“Evergreens” refers to a group of plants that retain their foliage during winter. Pruning evergreens comes with specific needs and concerns.
Because evergreens maintain their needles all year, they tend to shade out their own interiors. That leads to two results. Many evergreens will become more open inside and new buds may not form on the interior branches. This lack of new bud formation produces an area referred to as the ‘dead zone’. This area is not really dead, but if pruning cuts are made into this area, there are no buds to sprout and fill in the gap produced by pruning. Whenever evergreens are being pruned, this area that lacks buds should be identified and avoided.
Shearing, rather than pruning evergreens, makes the outer layer of needles more dense. This shades the interior more and promotes faster development of the dead zone, making future pruning efforts more difficult.
Evergreens tend to go into dormancy more slowly than other plants, so late summer and fall pruning should be avoided to prevent stimulation of new growth at a time when the plant should be slowing down for the season.
The best time to prune evergreens—except pines—is before new growth starts in the spring.
When cutting larger branches with a pruning saw, use the three-step process.
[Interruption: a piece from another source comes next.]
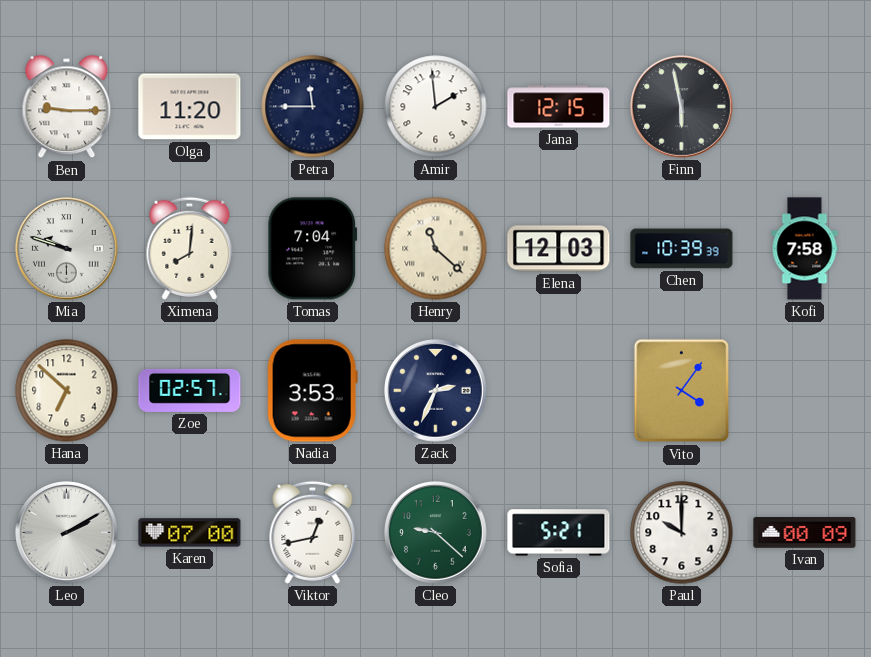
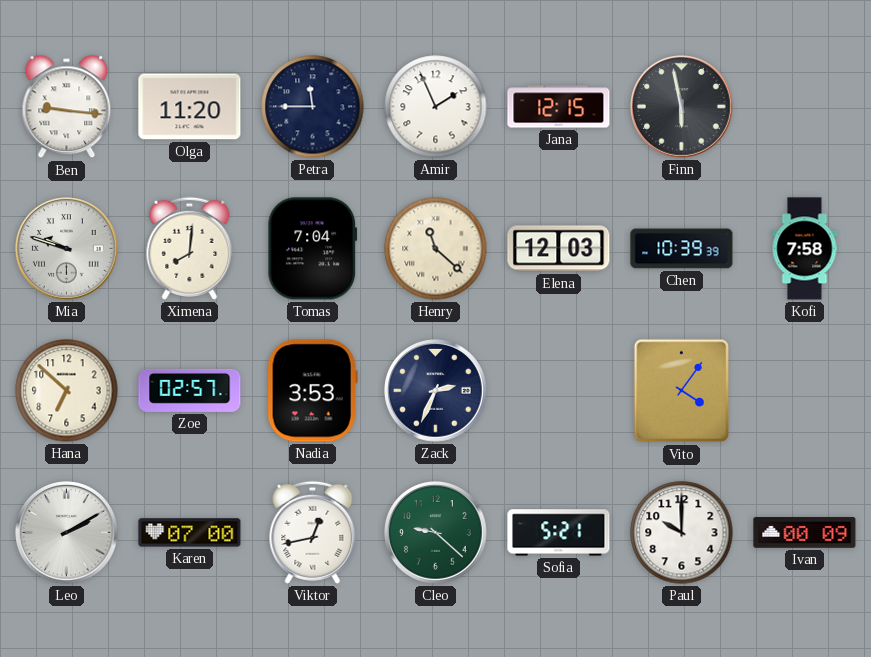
Ben: 9:15 -> 9:16
Amir: 1:59 -> 1:56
Identifying Whorl-Branched or Random-Branched Evergreens
Proper identification and growth habits are necessary before pruning an evergreen to maintain the natural shape and beauty of the plant.
Evergreens can be grouped on the basis of whether they have whorled branches (pines, spruces, firs, and Douglas-fir) or random-branching patterns (yew, arborvitae, and juniper).
New growth is produced primarily from buds that were formed the previous year on the tips of twigs. However, a few random-branched species are capable of generating new growth on both old and new wood portions of the branch.